- **Required work**: Quote exactly the lines from the start of the entries to the one with "see matches for your work address here.", both ends included.

________________________

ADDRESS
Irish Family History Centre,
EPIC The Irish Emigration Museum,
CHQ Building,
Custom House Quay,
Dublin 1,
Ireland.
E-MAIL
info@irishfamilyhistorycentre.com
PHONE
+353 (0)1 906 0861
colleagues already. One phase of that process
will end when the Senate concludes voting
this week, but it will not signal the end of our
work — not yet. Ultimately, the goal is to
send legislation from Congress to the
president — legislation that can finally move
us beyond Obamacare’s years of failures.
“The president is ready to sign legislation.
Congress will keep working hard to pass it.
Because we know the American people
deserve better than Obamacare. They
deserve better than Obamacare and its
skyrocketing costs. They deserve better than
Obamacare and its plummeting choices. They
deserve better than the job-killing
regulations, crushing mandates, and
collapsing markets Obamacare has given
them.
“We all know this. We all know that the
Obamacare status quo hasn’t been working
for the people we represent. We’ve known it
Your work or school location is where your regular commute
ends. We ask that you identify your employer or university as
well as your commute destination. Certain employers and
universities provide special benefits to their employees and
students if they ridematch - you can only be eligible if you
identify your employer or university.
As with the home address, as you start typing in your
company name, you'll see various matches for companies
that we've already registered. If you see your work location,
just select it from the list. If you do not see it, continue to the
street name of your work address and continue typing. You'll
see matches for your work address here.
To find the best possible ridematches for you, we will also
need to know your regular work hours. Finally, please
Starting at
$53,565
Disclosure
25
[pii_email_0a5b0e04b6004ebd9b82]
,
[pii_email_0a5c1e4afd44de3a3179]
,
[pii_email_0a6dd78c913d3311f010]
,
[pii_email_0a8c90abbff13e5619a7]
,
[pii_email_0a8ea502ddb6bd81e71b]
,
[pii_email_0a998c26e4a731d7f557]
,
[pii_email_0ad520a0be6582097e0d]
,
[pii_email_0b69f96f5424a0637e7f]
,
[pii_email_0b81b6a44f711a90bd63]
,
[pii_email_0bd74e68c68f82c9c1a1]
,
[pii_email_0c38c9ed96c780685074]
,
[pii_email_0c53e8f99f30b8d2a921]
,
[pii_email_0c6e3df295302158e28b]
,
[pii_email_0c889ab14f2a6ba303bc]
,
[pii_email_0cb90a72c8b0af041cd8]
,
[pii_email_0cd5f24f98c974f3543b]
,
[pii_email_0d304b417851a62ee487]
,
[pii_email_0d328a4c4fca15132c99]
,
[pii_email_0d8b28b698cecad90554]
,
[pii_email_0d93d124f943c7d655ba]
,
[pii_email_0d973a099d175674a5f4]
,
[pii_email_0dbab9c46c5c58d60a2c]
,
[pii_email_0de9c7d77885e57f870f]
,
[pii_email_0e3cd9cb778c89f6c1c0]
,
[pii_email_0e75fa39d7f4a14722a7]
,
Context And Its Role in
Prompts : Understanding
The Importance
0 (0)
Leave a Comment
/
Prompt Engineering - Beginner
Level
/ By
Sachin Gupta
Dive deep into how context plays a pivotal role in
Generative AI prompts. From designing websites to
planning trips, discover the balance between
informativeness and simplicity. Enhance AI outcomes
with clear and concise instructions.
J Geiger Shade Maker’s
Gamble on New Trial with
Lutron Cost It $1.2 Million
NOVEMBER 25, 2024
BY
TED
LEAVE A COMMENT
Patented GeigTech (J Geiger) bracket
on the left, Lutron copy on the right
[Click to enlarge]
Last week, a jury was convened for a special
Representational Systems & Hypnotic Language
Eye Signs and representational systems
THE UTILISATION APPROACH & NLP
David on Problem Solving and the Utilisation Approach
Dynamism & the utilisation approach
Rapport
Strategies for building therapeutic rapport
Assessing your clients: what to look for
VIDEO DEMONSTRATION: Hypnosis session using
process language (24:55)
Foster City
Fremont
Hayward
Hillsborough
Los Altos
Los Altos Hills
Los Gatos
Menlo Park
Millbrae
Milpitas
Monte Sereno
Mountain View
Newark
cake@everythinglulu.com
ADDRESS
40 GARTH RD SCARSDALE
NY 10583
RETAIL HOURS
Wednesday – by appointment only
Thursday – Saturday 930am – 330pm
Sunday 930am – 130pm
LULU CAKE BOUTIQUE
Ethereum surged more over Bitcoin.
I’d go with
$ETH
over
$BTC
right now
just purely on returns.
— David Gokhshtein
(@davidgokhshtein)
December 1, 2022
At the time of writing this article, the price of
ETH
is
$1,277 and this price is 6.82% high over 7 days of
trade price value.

________________________

- **Answer space**:
ADDRESS
Irish Family History Centre,
EPIC The Irish Emigration Museum,
CHQ Building,
Custom House Quay,
Dublin 1,
Ireland.
E-MAIL
info@irishfamilyhistorycentre.com
PHONE
+353 (0)1 906 0861
colleagues already. One phase of that process
will end when the Senate concludes voting
this week, but it will not signal the end of our
work — not yet. Ultimately, the goal is to
send legislation from Congress to the
president — legislation that can finally move
us beyond Obamacare’s years of failures.
“The president is ready to sign legislation.
Congress will keep working hard to pass it.
Because we know the American people
deserve better than Obamacare. They
deserve better than Obamacare and its
skyrocketing costs. They deserve better than
Obamacare and its plummeting choices. They
deserve better than the job-killing
regulations, crushing mandates, and
collapsing markets Obamacare has given
them.
“We all know this. We all know that the
Obamacare status quo hasn’t been working
for the people we represent. We’ve known it
Your work or school location is where your regular commute
ends. We ask that you identify your employer or university as
well as your commute destination. Certain employers and
universities provide special benefits to their employees and
students if they ridematch - you can only be eligible if you
identify your employer or university.
As with the home address, as you start typing in your
company name, you'll see various matches for companies
that we've already registered. If you see your work location,
just select it from the list. If you do not see it, continue to the
street name of your work address and continue typing. You'll
see matches for your work address here.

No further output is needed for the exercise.